Besides streptavidin, another protein, SpaC, was subjected to aptamer selection in this thesis. SpaC is a subunit of pili present on the probiotic Gram-positive bacterium Lactobacillus rhamnosus GG and contains a binding domain for human-mucus. Presence of this binding domain is considered an advantage, because it is already designed to interact with other molecules. Successful production and purification of recombinant SpaC protein is described in Chapter 5, as well as the characterisation of DNA oligonucleotides enriched during subsequent selection rounds. Sequence analysis revealed that specific oligonucleotides are indeed enriched. Furthermore, results of pilot SPR experiments indicated that they bind specifically to SpaC, but more detailed experiments are required to unambiguously demonstrate this.

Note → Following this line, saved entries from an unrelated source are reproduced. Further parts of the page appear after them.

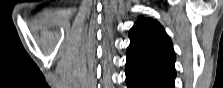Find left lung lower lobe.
Here are the masks:
<instances>
[{
  "mask_svg": "<svg viewBox=\"0 0 223 88\" xmlns=\"http://www.w3.org/2000/svg\"><path fill=\"white\" fill-rule=\"evenodd\" d=\"M128 88H174V78L147 68L126 63Z\"/></svg>",
  "mask_w": 223,
  "mask_h": 88,
  "instance_id": "1",
  "label": "left lung lower lobe"
}]
</instances>
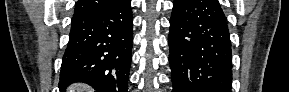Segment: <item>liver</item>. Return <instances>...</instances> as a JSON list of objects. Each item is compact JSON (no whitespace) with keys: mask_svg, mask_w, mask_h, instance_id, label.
I'll use <instances>...</instances> for the list:
<instances>
[{"mask_svg":"<svg viewBox=\"0 0 289 92\" xmlns=\"http://www.w3.org/2000/svg\"><path fill=\"white\" fill-rule=\"evenodd\" d=\"M69 92H91L92 88L82 83H76L68 88Z\"/></svg>","mask_w":289,"mask_h":92,"instance_id":"obj_1","label":"liver"}]
</instances>
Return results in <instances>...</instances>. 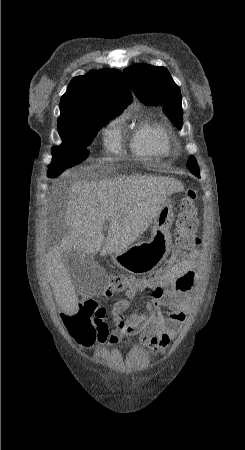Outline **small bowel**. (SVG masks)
Returning <instances> with one entry per match:
<instances>
[{"instance_id":"1","label":"small bowel","mask_w":245,"mask_h":450,"mask_svg":"<svg viewBox=\"0 0 245 450\" xmlns=\"http://www.w3.org/2000/svg\"><path fill=\"white\" fill-rule=\"evenodd\" d=\"M199 251L194 250L186 259L177 261L166 267L163 273L155 275L154 281L141 280L134 286L126 288V298L116 300L110 311V325L101 321L96 325V337L92 342H82L84 346L98 344H116L124 335L139 333L143 346L155 353L164 352L184 323L191 304L189 291L198 269ZM162 282L163 292L160 293ZM145 290L148 299L142 310H131L130 300L140 291ZM111 290L103 293V298H109ZM74 298H64L60 306L59 317L64 322L68 315L77 310Z\"/></svg>"}]
</instances>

The dynamics of aptamer enrichment are poorly understood. To address this issue and to gain a more fundamental insight in the aptamer selection process, a multiplexed high throughput sequencing effort was started, which is described in Chapter 6. In this approach samples of 70 selection rounds, derived from 8 distinct aptamer selection experiments, were barcoded, pooled together and sequenced; over 84 million paired-end reads were obtained and analysed. Samples enriched to bind streptavidin show a decrease in α-diversity across subsequent selection rounds. Interestingly, large differences were found between the composition of fractions enriched by affinity elution and thermal elution. Moreover, a small scale comparison of two clone libraries showed that affinity elution, which is expected to enrich more specific binders, also specifically enriches rapid binders.
Supportive SPR experiments have made an important contribution throughout this thesis. The main focus in Chapter 7, however, is on a new application of SPR. The development of a capture approach for supercoiled plasmid DNA, using a triple helix forming oligonucleotide, is described. It could be demonstrated that plasmid DNA can indeed be captured and that SPR can subsequently be used to derive kinetic parameters of a specific interaction with a plasmid. In this particular case the interaction between Lac repressor and its plasmid-based operator was characterised, showing that the association and dissociation rates are ~18 times lower, but that the affinity is the same, when compared to binding to linear operator DNA. This difference underscores the importance of using a DNA substrate with a physiologically relevant topology for studying DNA-protein interactions.